In the entire period after the omicron was first detected in Norway, a total of 18,352 omicron cases have been detected up to 4 January.

The dark numbers are certainly large. Get tested at Christmas. In addition, many infection samples are not screened. Now that the holiday is over, the infection rates will probably increase sharply.

But in any case, Norway is not close to FHI’s scenarios from 13 December.

Significantly fewer patients than estimated

“The omikron variant will already in December cause a wave of many sick, many hospitalizations, significant burden on the health service and significant burden on society, among other things through widespread sickness absence,” wrote NIPH.

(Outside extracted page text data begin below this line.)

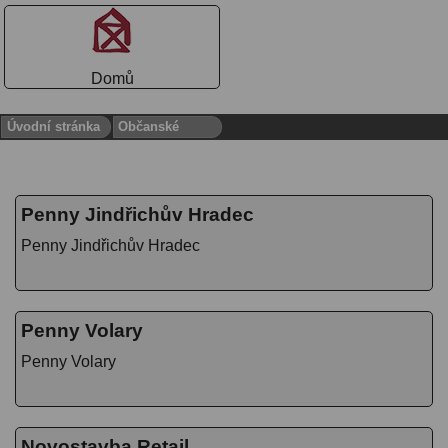
Domů
Úvodní stránka
Občanské
Penny Jindřichův Hradec
Penny Jindřichův Hradec
Penny Volary
Penny Volary
Novostavba Retail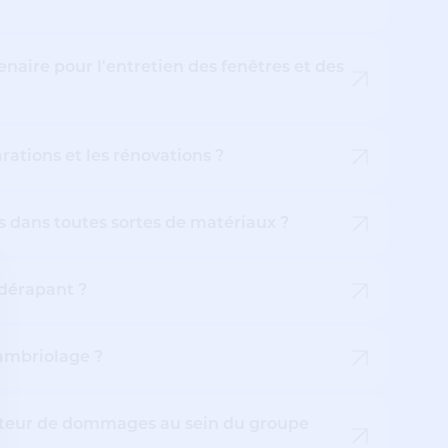
aire pour l'entretien des fenêtres et des
rations et les rénovations ?
s dans toutes sortes de matériaux ?
idérapant ?
ambriolage ?
ateur de dommages au sein du groupe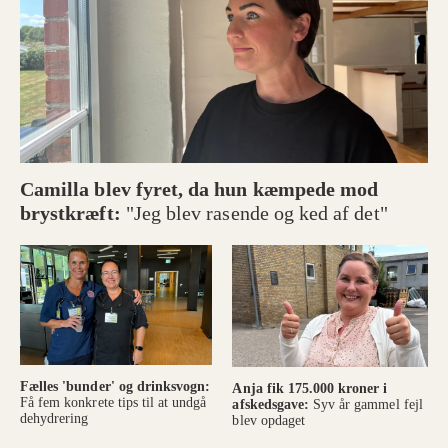
Camilla blev fyret, da hun kæmpede mod
brystkræft:
"Jeg blev rasende og ked af det"
Fælles 'bunder' og drinksvogn:
Anja fik 175.000 kroner i
Få fem konkrete tips til at undgå
afskedsgave:
Syv år gammel fejl
dehydrering
blev opdaget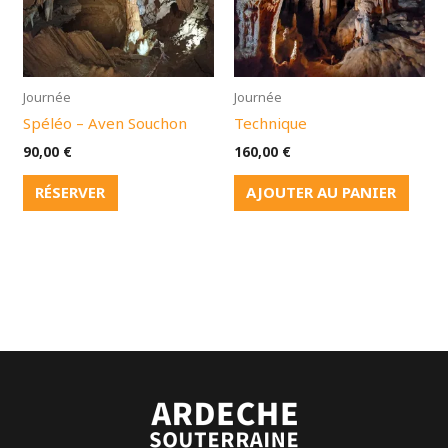
Journée
Journée
Spéléo – Aven Souchon
Technique
90,00
€
160,00
€
RÉSERVER
AJOUTER AU PANIER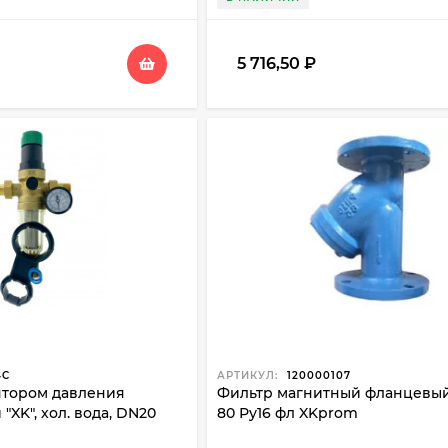
5 716,50
₽
4C
АРТИКУЛ:
120000107
ятором давления
Фильтр магнитный фланцевы
XK", хол. вода, DN20
80 Ру16 фл XKprom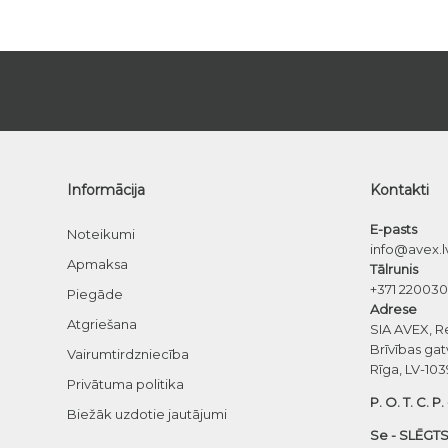
Informācija
Kontakti
E-pasts
Noteikumi
info@avex.l
Apmaksa
Tālrunis
+371 22003
Piegāde
Adrese
Atgriešana
SIA AVEX, R
Brīvības gat
Vairumtirdzniecība
Rīga, LV-103
Privātuma politika
P. O. T. C. P.
Biežāk uzdotie jautājumi
Se - SLĒGTS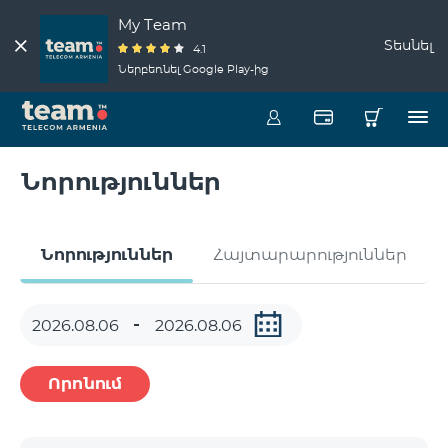
My Team
Տեսնել
4.1
Ներբեռնել Google Play-ից
Նորություններ
Նորություններ
Հայտարարություններ
Որոնում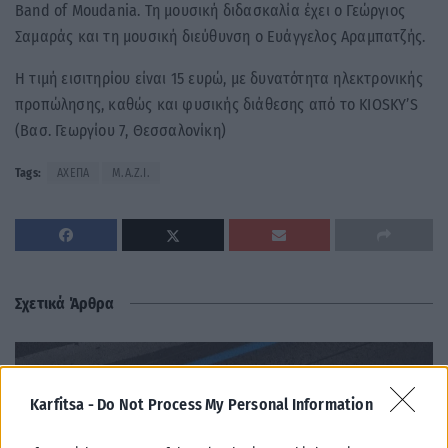
Band of Moudania. Τη μουσική διδασκαλία έχει ο Γεώργιος
Σαμαράς και τη μουσική διεύθυνση ο Ευάγγελος Αραμπατζής.
Η τιμή εισιτηρίου είναι 15 ευρώ, με δυνατότητα ηλεκτρονικής
προπώλησης, καθώς και φυσικής διάθεσης από το KIOSKY’S
(Βασ. Γεωργίου 7, Θεσσαλονίκη)
Tags:
ΑΧΕΠΑ
Μ.Α.Ζ.Ι.
Σχετικά Άρθρα
Karfitsa -
Do Not Process My Personal Information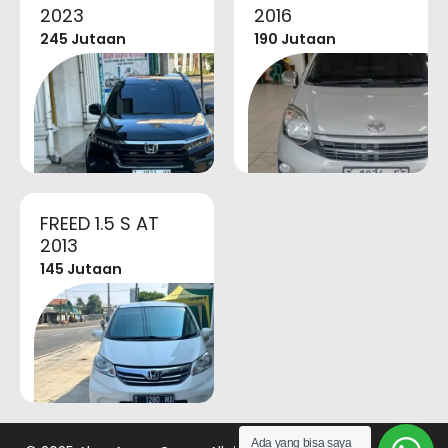
2023
2016
245 Jutaan
190 Jutaan
FREED 1.5 S AT
2013
145 Jutaan
Ada yang bisa saya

Until 4 January, between 124 and 504 omicron patients could be admitted, according to the FHI scenario.

This has not been the case either.

So far, 29 patients have been admitted due to omicron infection. These are preliminary figures. It takes several days for the numbers to be updated.

Completely unrealistic scenarios?

One explanation is, of course, that the measures have been very effective.

Since 13 December, Norway has been partially closed with a bar stop, mandatory bandages and a home office. Cultural life and a lot of sports have been canceled. High schools are at the red level. Maximum ten people visiting.

But another explanation is that FHI’s horror scenario for 4 January simply could not happen. The calculation was based on a number of assumptions that turned out to be incorrect.

FHI assumed, for example, that the omikron figures would double every other day for the rest of the year. And omikron has so far had less risk of serious illness and hospitalization.

The number of patients and infections fell before the closure measures began to work. It takes about two weeks from the time measures are implemented until it begins to have an effect on patient numbers.

The health authorities have no idea what effect the individual measures have, such as bar stops and closed restaurants.

Stoltenberg: – We did not think it was realistic

FHI points out that they have always emphasized that the scenarios were very uncertain. In the risk assessment on 13 December, FHI emphasized that the scenarios as illustrations on what could happen if measures were not introduced.

– We always said that we had very low confidence in the actual figures, but high confidence in a rapid increase, said FHI director Camilla Stoltenberg to Aftenposten after the last press conference before Christmas.

– We did not think it was realistic or probable. We have thought that it was a good illustration of a rapid increase in infection that has been seen both in Norway and many other countries.

– You went out with the numbers, and Støre said that this was part of the basis for the closure. Do you have any reason to regret the way you went out with the numbers?

– No. We have emphasized the uncertainty in them all along. The alternative is to have the numbers, but not show them. The population, the media and politicians have little appreciation for this. It was important to show what we had so far. We called it preliminary scenarios. We said that there was great uncertainty, and that we were also unsure whether it was right to publish them at that time. But we chose to make them available to others with all that uncertainty. What, on the other hand, was not so far from the estimates they now have in Denmark, are the figures for admissions, she said.